If I were choosing a single smoothing method for all the series, I would select Holt-Winters, because at least on of the series exhibits both seasonality and trend (see Fortified Wine Sales).
To begin, we’ll need to read-in the data, establish training and validation periods, and apply our selected forecast method.
wine <- read.csv("AussieWine.csv", header = TRUE, stringsAsFactors = FALSE)
wineTS <-ts(wine$Fortified, start=c(1), frequency=12)
#raw plot to check
#plot(wineTS)
validLength <- 12
# Set the length of the training period to everything else
trainLength <- length(wineTS) - validLength
# Partition the data into training and validation periods
wineTrain <- window(wineTS, end=c(1, trainLength))
wineValid <- window(wineTS, start=c(1,trainLength+1), end=c(1,trainLength+validLength))
#raw plots to check window
#plot(wineTrain)
#plot(wineValid)
#Create model and forecast
wine.hw <- ets(wineTrain, model = "ZZM", alpha = 0.2, beta = 0.15, gamma = 0.15, restrict = FALSE, allow.multiplicative.trend = TRUE)
wine.hwfcst <- forecast(wine.hw, h=validLength, level=0)
plot(wine.hwfcst)
accuracy(wine.hwfcst$mean[1:2], wineValid[1:2])
## ME RMSE MAE MPE MAPE
## Test set -50.03725 101.2594 88.03257 -4.770643 7.193813
wine.hwfcst
## Point Forecast Lo 0 Hi 0
## Jan 15 1292.070 1292.070 1292.070
## Feb 15 1530.005 1530.005 1530.005
## Mar 15 1948.904 1948.904 1948.904
## Apr 15 2117.792 2117.792 2117.792
## May 15 2504.127 2504.127 2504.127
## Jun 15 2574.052 2574.052 2574.052
## Jul 15 3086.361 3086.361 3086.361
## Aug 15 2737.357 2737.357 2737.357
## Sep 15 2136.095 2136.095 2136.095
## Oct 15 1984.499 1984.499 1984.499
## Nov 15 2404.469 2404.469 2404.469
## Dec 15 2617.747 2617.747 2617.747
Printed above, we can see the Holt-Winters point forecasts generated by this method, along with its accuracy for the first two periods.
#wine.hwfcst$residuals
plot(wine.hwfcst$residuals)
The plot above shows the residuals over the training period for our Holt-Winters model.

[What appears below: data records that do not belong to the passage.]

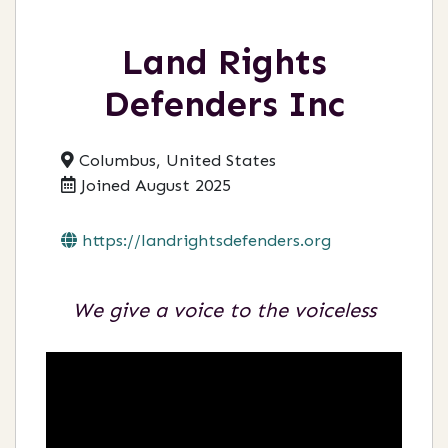
Land Rights
Defenders Inc
Columbus, United States
Joined August 2025
https://landrightsdefenders.org
We give a voice to the voiceless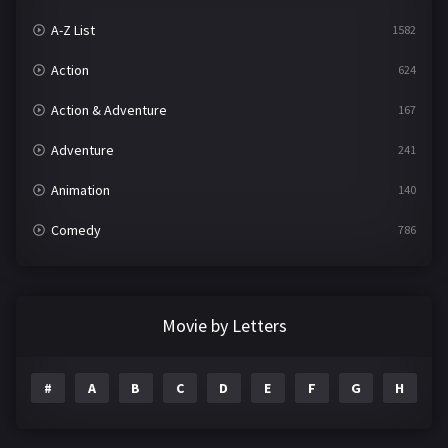
A-Z List
1582
Action
624
Action & Adventure
167
Adventure
241
Animation
140
Comedy
786
Crime
361
Documentary
291
Movie by Letters
Drama
1195
#
A
B
C
D
E
F
G
H
I
Family
144
Fantasy
142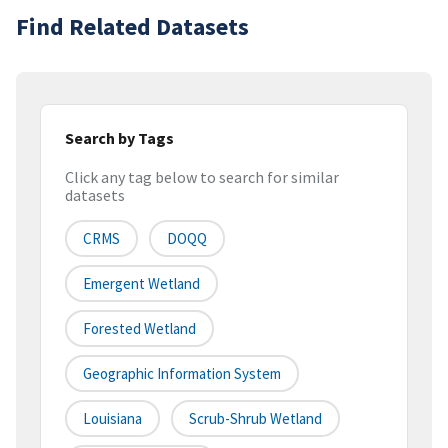
Find Related Datasets
Search by Tags
Click any tag below to search for similar
datasets
CRMS
DOQQ
Emergent Wetland
Forested Wetland
Geographic Information System
Louisiana
Scrub-Shrub Wetland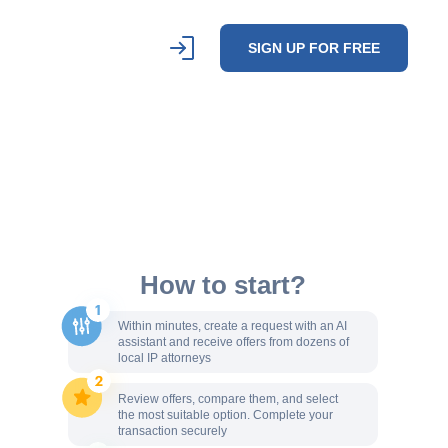
SIGN UP FOR FREE
How to start?
Within minutes, create a request with an AI
assistant and receive offers from dozens of
local IP attorneys
Review offers, compare them, and select
the most suitable option. Complete your
transaction securely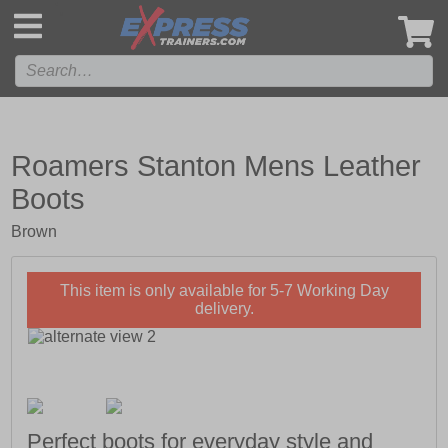
',
Roamers Stanton Mens Leather
Boots
Brown
This item is only available for 5-7 Working Day
delivery.
Perfect boots for everyday style and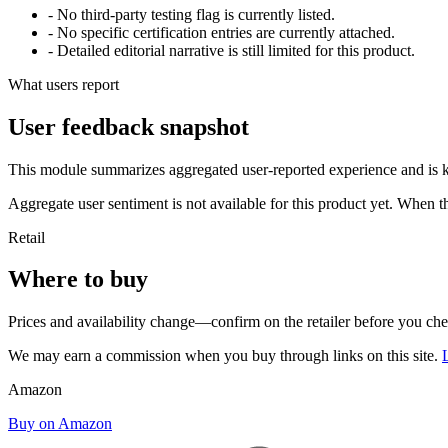
- No third-party testing flag is currently listed.
- No specific certification entries are currently attached.
- Detailed editorial narrative is still limited for this product.
What users report
User feedback snapshot
This module summarizes aggregated user-reported experience and is ke
Aggregate user sentiment is not available for this product yet. When 
Retail
Where to buy
Prices and availability change—confirm on the retailer before you ch
We may earn a commission when you buy through links on this site.
Amazon
Buy on Amazon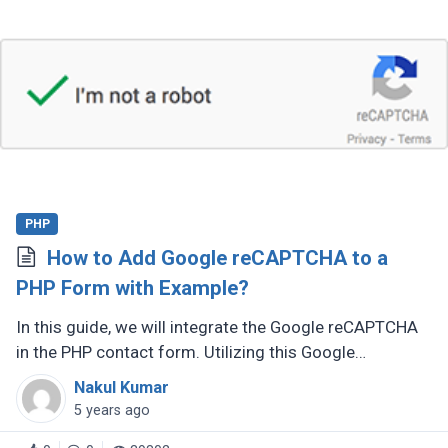
PHP
How to Add Google reCAPTCHA to a
PHP Form with Example?
In this guide, we will integrate the Google reCAPTCHA
in the PHP contact form. Utilizing this Google
reCAPTCHA code, we can validate the human users
Nakul Kumar
and protect the form of submission (...)
5 years ago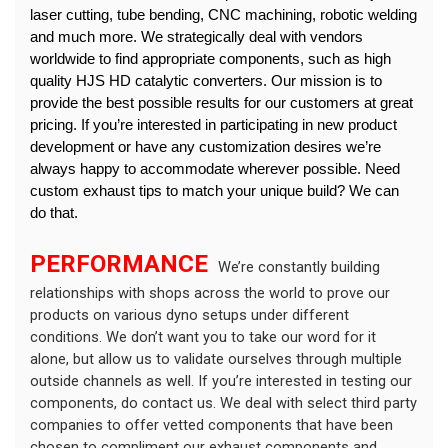
laser cutting, tube bending, CNC machining, robotic welding 
and much more. We strategically deal with vendors 
worldwide to find appropriate components, such as high 
quality HJS HD catalytic converters. Our mission is to 
provide the best possible results for our customers at great 
pricing. 
If you’re interested in participating in new product 
development or have any customization desires we’re 
always happy to accommodate wherever possible. Need 
custom exhaust tips to match your unique build? We can 
do that.
PERFORMANCE 
 We’re constantly building 
relationships with shops across the world to prove our 
products on various dyno setups under different 
conditions. We don’t want you to take our word for it 
alone, but allow us to validate ourselves through multiple 
outside channels as well. If you’re interested in testing our 
components, do contact us. We deal with select third party 
companies to offer vetted components that have been 
chosen to compliment our exhaust components and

Regarding the four statements:
December (month 12) is not captured well by the model. This may be accurate, since we notice the largest residuals appear to have seasonality, occurring near month 12 throughout the training period.
There is a strong correlation between sales on the same calendar month. This statement is another way of saying, “there’s a seasonal pattern in the time series”. This statement would be better evaluated by looking at the original time series, rather than the Holt-Winters residuals.
We should first deaseasonalize the data… This assertion may be dismissed, as the selected method (Holt-Winters) is appropriate for a time series exhibiting seasonality.
If we believe there’s some truth to statements 1 and 3 from above (and our MAPE of 7.2% for the next two months suggests some room for improvement), the best idea would be to focus on seasonality adjustments within the model. One could experiment with different beta smoothing constants, or with additive rather than multiplicative seasonality. If we believe there may be multiple seasonalities within the series, we could explore even more advanced techniques, like double-seasonal Holt Winters Method (the dshw function).